For `J = 30`, this is a sum with 1 billion elements. And each element has the form `a / b' * x`, so this is an expression with something like `(2 * J) * 2^J` nodes in the expression graph. And even once you have build it, JuMP has to compute derivatives of it. JuMP isn’t really built for expressions of this size.

The work-around is usually to write a user-defined function, but PATHSolver doesn’t support them yet (the nonlinear interface is still pretty new). I’ve opened an issue: Support MOI.UserDefinedFunction · Issue #93 · chkwon/PATHSolver.jl · GitHub

Thanks!! This is awesome. I have two follow ups:

1. the derivatives are very easy to compute. However, I guess one cannot do this until I can pass User-Defined functions to PATH. Am I understanding correctly?
2. Memory issues aside, is it possible to parallelize this over i (in an outer loop)?

I saw somewhere that Path is not threads stable, but with Distributed and sync?

1 Like

the derivatives are very easy to compute. However, I guess one cannot do this until I can pass User-Defined functions to PATH. Am I understanding correctly?

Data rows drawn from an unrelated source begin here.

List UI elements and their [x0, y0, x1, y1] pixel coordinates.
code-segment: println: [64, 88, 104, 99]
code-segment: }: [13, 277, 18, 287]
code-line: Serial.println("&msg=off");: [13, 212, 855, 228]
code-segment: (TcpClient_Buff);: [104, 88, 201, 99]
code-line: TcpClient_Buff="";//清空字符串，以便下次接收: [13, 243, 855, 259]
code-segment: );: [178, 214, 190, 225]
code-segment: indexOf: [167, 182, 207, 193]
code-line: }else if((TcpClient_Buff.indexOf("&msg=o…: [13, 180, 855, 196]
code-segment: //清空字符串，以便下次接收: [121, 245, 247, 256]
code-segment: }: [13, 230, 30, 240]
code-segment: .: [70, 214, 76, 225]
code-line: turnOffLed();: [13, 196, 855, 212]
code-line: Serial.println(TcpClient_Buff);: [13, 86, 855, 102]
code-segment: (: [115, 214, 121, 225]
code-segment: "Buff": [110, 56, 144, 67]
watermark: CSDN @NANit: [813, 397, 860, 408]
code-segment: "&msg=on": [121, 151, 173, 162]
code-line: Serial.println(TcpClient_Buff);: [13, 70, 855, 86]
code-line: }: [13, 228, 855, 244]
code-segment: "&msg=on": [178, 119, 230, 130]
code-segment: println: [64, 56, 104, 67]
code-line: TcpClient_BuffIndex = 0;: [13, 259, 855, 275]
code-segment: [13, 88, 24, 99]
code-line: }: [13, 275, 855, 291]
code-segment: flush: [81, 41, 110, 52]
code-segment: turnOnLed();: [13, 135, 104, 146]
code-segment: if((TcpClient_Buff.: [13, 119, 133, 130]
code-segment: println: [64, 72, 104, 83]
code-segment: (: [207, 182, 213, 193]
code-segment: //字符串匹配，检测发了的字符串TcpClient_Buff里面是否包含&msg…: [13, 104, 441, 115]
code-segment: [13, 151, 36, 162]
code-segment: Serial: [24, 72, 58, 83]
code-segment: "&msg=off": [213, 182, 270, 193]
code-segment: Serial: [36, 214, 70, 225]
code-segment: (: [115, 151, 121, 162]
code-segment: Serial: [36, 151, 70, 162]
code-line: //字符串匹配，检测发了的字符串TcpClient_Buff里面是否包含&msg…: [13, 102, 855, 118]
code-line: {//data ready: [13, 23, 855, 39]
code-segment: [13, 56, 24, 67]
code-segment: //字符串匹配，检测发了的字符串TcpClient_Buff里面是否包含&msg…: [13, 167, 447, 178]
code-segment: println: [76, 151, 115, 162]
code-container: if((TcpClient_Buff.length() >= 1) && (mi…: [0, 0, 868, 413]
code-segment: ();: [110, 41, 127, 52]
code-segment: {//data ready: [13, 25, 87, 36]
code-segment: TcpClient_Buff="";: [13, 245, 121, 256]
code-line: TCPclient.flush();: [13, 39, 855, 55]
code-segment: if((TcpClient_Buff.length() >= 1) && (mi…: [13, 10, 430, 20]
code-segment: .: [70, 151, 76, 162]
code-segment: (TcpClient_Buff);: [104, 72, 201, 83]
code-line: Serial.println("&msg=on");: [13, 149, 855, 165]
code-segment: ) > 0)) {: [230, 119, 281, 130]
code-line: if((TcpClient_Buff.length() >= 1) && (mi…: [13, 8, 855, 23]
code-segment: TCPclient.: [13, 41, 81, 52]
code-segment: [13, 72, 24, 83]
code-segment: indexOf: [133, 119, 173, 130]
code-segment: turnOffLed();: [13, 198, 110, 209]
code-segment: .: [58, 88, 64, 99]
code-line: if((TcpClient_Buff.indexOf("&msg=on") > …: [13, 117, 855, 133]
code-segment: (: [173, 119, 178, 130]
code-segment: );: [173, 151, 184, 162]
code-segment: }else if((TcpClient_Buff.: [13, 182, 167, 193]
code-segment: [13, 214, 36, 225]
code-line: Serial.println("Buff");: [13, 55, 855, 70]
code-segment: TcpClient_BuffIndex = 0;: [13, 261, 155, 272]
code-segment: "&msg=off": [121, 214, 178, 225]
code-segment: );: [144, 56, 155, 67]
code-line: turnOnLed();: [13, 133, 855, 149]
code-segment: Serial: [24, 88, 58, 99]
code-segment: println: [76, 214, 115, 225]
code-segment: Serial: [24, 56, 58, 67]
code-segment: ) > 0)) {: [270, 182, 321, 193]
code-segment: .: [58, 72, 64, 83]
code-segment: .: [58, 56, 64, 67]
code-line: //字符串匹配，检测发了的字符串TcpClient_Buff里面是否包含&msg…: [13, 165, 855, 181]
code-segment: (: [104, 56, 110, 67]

Correct. With a user-defined function, you can pass a function not compute the value and a second function to compute the gradient. I’ve got something working locally, will push soon.

Memory issues aside, is it possible to parallelize this over i (in an outer loop)?

No. In general you cannot parallelize the building of a JuMP model.

@odow sorry for keep bothering. Do you find big performance gains from using this function? I find that it improves my function just in around one second with J=20.

What is around 1.3x faster is your initial solution here

I didn’t try the performance gains. But i would expect most of the difference would come from the reduction in build time.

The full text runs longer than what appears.